Last year, Nike’s popular Jordan Brand won the Cannes Lions Titanium Grand Prix for the Re2pect campaign, though the brand’s global director of advertising Desmond Marzette wasn’t on hand to celebrate it. In fact, this year is his first Cannes ever. But he’s not staying for the duration: He’s already thinking of the location scouting for his next shoot, the Air Jordan XXXI campaign.

Digiday caught up Marzette during his visit to SapientNitro’s penthouse after delivering a talk on diversity, to hear why the ad industry needs a bit of a reality check.

Here are the takeaways.

How are you enjoying your first Cannes so far? 
I’m loving it. I can only stay until Tuesday though so I’ll miss a lot of the talks I want to see.

Which parties are you going to?
It’s a pretty serious trip, I’m here with my wife, so we’re having some fun, but I need to get back into production mode now, location scouting and casting for our next shoot. I love my job so, it’s all good. 

What are the biggest industry-wide problems that need addressing next year?
Oversaturation. There’s so much messaging out there, and it’s only getting worse. Every year there’s a new platform that will ultimately be used to sell you something. I worry that ultimately advertising will become a layer of noise and won’t be as impactful as it has been in the past or even as it has been today. Soon every street will look like la Croissette during Cannes or Time Square, where it’s just a bunch of lights and no one is reacting to it. When I was coming up I loved ads, I looked forward to them, especially Nike ones. I worry now that those young consumers don’t have that excitement. Instead they can’t wait to skip the ads.

How has it come to that?

Digital is the culprit. Back in the day, when we didn’t have DVRs or anything, you could get a special feeling from digesting an ad in one way. Now you’re seeing an ad every 10-15 secs, whether it’s on your phone, online, in the streets, it’s everywhere. That’s downgraded the value of advertising to the consumer. We have to think how is this going to be special. You can’t watch a video without ads or check an email without ads on the side.

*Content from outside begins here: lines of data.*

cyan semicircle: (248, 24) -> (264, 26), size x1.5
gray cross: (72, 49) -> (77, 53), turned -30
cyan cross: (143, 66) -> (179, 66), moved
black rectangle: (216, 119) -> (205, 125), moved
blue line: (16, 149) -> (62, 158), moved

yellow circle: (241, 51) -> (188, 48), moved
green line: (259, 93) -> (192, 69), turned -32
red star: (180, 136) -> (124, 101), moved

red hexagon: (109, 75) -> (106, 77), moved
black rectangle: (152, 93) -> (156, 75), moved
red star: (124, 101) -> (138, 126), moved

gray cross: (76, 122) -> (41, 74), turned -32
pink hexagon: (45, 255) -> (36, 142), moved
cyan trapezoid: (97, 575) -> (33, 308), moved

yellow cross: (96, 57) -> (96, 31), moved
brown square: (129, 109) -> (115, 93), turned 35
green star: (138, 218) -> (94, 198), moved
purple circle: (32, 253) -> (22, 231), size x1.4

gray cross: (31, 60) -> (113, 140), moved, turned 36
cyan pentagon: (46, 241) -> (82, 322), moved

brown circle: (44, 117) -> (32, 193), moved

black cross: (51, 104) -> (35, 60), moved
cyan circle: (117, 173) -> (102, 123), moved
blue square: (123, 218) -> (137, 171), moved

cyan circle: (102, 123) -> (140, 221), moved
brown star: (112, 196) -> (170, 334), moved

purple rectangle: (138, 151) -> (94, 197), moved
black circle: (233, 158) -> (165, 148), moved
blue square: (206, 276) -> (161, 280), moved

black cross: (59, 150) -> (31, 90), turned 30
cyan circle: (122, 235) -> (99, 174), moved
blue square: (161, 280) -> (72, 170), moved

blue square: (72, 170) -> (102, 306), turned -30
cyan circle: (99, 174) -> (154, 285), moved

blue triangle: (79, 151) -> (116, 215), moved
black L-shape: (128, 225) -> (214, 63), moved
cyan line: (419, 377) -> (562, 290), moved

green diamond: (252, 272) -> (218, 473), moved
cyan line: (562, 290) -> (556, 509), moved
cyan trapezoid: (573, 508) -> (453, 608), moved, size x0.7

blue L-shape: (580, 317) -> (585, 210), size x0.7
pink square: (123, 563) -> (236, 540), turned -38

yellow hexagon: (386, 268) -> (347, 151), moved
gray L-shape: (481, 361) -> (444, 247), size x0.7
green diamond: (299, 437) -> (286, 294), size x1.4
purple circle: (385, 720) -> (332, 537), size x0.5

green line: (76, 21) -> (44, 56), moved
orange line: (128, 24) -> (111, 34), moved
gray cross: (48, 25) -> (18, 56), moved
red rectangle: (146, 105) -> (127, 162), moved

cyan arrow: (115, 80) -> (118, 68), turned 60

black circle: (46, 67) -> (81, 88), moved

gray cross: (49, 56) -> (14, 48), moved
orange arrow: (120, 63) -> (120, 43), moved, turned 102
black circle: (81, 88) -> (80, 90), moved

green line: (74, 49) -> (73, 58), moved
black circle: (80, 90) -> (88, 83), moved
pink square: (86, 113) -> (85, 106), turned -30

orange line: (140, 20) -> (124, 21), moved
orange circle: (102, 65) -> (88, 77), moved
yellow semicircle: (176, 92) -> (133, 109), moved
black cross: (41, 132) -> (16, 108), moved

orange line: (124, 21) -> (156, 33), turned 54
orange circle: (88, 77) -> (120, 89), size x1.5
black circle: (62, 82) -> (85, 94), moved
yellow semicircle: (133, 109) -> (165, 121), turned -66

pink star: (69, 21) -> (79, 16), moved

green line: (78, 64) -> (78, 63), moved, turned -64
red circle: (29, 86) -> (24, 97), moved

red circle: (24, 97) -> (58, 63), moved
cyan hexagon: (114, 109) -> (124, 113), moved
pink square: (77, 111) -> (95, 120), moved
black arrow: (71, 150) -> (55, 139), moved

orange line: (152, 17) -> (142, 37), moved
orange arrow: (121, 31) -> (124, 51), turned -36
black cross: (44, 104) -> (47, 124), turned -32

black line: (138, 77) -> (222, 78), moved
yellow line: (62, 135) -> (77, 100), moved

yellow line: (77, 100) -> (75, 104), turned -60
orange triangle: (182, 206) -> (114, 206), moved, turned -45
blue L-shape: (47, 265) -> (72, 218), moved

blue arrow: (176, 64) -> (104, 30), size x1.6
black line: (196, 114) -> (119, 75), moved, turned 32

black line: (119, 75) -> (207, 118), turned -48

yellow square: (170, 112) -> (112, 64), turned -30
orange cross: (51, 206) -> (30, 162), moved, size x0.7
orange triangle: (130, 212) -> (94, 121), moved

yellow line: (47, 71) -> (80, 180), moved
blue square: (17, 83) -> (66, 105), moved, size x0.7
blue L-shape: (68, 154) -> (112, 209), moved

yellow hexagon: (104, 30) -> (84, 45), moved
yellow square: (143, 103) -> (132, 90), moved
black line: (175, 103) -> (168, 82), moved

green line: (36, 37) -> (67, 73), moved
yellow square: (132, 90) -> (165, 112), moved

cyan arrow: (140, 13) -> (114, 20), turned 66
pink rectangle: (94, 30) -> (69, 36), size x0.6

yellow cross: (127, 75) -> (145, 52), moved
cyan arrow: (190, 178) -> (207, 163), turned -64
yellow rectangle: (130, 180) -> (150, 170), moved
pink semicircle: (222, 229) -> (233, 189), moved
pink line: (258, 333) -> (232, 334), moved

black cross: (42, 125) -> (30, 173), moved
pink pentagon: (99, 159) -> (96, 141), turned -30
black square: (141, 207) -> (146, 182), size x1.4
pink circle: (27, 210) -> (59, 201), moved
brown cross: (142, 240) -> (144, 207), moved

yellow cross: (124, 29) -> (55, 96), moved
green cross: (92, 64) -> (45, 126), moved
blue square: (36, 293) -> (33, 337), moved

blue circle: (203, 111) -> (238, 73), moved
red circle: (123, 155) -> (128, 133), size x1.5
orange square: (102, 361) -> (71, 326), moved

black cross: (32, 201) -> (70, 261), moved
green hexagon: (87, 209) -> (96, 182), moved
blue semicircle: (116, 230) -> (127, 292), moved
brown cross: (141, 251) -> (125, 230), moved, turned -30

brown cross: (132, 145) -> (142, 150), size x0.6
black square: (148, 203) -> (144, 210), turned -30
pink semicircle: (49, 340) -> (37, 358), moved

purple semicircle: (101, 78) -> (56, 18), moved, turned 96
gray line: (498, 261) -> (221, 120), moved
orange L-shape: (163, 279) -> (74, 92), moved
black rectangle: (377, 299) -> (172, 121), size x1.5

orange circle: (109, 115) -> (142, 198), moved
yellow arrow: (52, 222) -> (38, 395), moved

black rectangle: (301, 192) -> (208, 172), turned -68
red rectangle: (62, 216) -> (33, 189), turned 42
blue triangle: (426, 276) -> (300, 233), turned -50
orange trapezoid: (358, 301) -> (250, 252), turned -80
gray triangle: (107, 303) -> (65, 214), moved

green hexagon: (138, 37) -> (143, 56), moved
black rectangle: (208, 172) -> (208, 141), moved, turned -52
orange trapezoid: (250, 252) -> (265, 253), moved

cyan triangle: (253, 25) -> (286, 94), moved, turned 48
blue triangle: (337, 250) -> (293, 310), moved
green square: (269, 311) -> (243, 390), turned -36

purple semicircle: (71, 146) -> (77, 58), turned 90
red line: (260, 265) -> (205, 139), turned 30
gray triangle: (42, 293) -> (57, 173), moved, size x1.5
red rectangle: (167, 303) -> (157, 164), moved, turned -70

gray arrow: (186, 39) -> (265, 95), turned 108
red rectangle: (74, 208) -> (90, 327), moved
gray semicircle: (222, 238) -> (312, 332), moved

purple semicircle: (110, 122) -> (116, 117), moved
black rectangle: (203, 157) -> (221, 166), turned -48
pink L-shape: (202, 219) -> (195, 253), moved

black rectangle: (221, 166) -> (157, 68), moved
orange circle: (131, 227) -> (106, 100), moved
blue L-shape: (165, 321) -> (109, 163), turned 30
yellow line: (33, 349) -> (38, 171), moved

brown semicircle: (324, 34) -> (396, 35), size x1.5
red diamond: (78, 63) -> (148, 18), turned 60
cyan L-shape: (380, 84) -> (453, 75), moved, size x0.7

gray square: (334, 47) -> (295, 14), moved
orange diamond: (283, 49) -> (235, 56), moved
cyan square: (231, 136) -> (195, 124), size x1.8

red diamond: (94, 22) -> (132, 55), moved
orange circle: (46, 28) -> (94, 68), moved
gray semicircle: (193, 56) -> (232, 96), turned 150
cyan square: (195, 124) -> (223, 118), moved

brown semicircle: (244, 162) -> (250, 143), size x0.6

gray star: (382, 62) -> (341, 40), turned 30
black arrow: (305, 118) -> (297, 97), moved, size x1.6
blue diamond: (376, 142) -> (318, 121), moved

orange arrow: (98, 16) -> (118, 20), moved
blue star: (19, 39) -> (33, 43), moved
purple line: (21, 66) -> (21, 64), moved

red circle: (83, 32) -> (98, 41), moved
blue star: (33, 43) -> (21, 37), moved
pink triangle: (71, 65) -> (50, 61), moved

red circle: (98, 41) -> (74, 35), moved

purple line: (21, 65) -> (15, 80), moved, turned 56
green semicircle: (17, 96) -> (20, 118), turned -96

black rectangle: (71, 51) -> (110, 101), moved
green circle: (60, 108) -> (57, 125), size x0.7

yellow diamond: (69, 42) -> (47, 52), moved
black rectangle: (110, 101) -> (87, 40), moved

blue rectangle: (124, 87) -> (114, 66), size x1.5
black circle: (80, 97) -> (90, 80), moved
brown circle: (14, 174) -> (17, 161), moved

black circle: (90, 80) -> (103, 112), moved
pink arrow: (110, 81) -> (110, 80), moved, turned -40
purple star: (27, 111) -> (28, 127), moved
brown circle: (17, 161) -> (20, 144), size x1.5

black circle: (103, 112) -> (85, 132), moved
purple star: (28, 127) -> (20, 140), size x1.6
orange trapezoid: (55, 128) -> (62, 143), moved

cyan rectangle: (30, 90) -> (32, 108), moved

How do you ensure you’re not adding to the noise?

We can’t just be like, look how cool this shoe is, we have to be more inspiring. That’s the point of the AJ XX9 ad — it’s the dream we all have to fly. No matter where you come from, we all try to jump up and hit the top of the door post. We live this sport inspired life together. the shoe was in there but it was more like we dream like you dream — hopefully those are the kind of ads that can break through the clutter.

Do you think there’ll be a breaking point?
I hope the pendulum swings back the other way and it becomes more about quality over quantity, because right now we are super excited with what technology gives us. So, ok we can talk to a kid in this new way and all that, but a little restraint can go a long way.

Your talk was about diversity in business, how are you improving it?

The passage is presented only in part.